PS: The function generateSamples can generate larger sets for whatever reasons. I tested it up to N=9 which yielded 7,087,261 combinations. Internally it uses O(N) space and generates each sample in O(N) time.

Thanks to the zero-one principle of sorting networks, if your sorting algorithm can be viewed as a sorting network (a composition of MinMax boxes as you call them is pretty much the definition of a sorting network) it suffices to check all binary inputs, of which there are only 2⁴=16 in this case.

Those inputs correspond to the numbers 0..15 (which would be fed into the algorithm as 4 separate bits, not one number) so the algorithm to generate the sequence of inputs is trivial.

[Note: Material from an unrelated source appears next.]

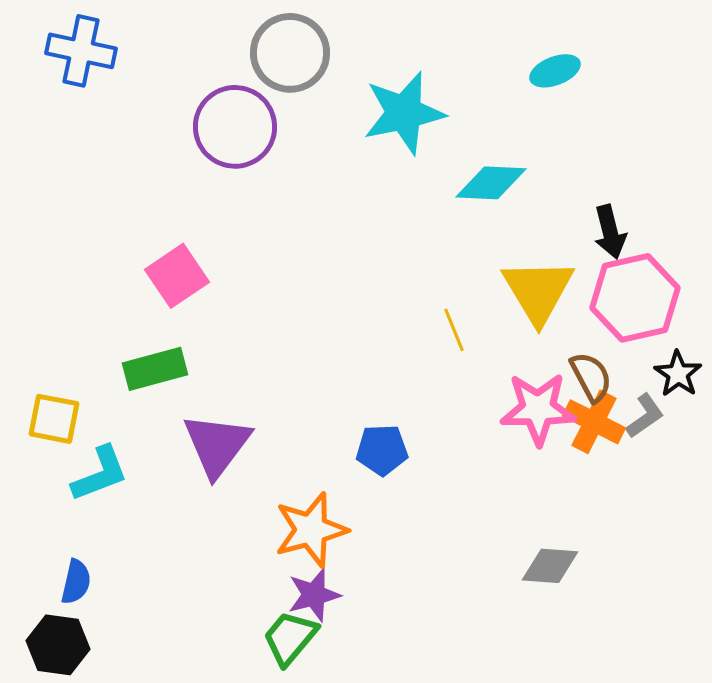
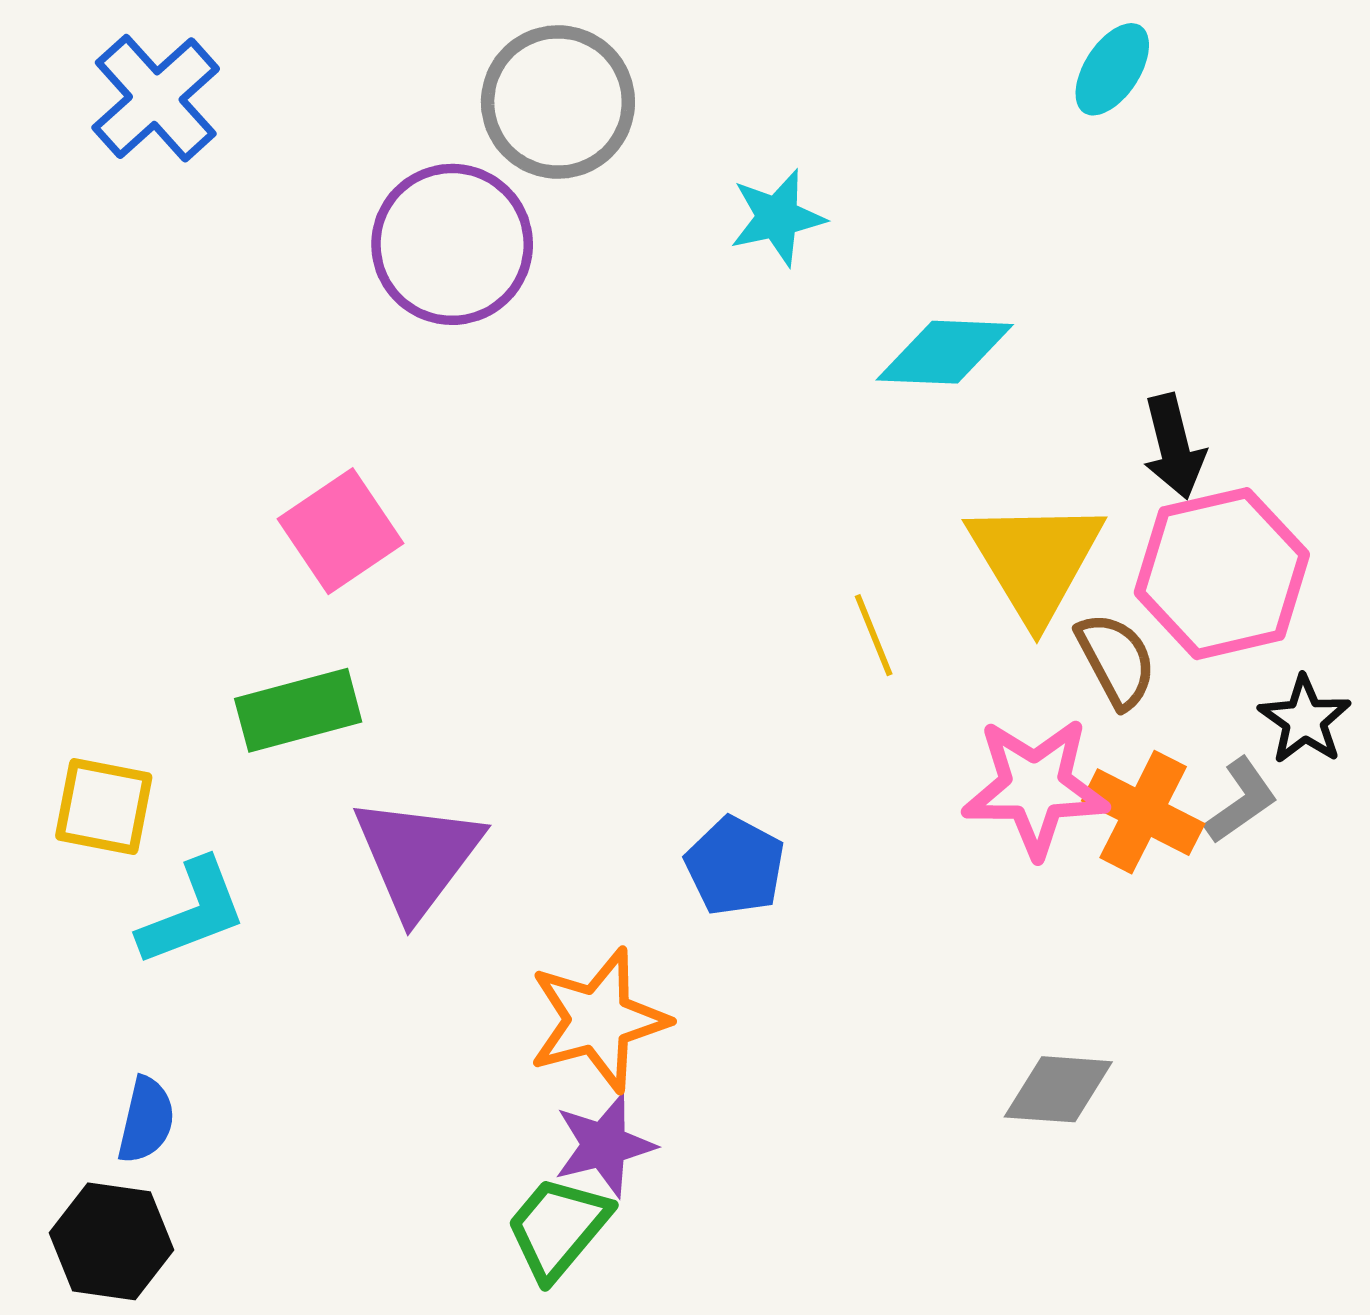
blue cross: (81, 51) -> (156, 98), turned 36
cyan ellipse: (555, 71) -> (1112, 69), moved, turned -36
cyan star: (404, 113) -> (777, 217), size x0.6
brown semicircle: (591, 377) -> (1116, 660), moved
blue pentagon: (382, 450) -> (735, 866), turned 30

There are 4!=24 permutations of (1,2,3,4). It is easy to enumerate them. If your system sorts some of them incorrectly, then it is broken. If it sorts all of them correctly, we can claim that it correctly sorts permutations of (1,2,3,4). This inspires confidence in its correct functioning, but cannot prove it. Indeed, what if one of your boxes compares 23002936894782192854 and 94528594871170264370, and only this pair, incorrectly? It is impossible to weed out all such failure modes without checking all permutations of all 4-tuples of numbers, and there are infinitely many of those.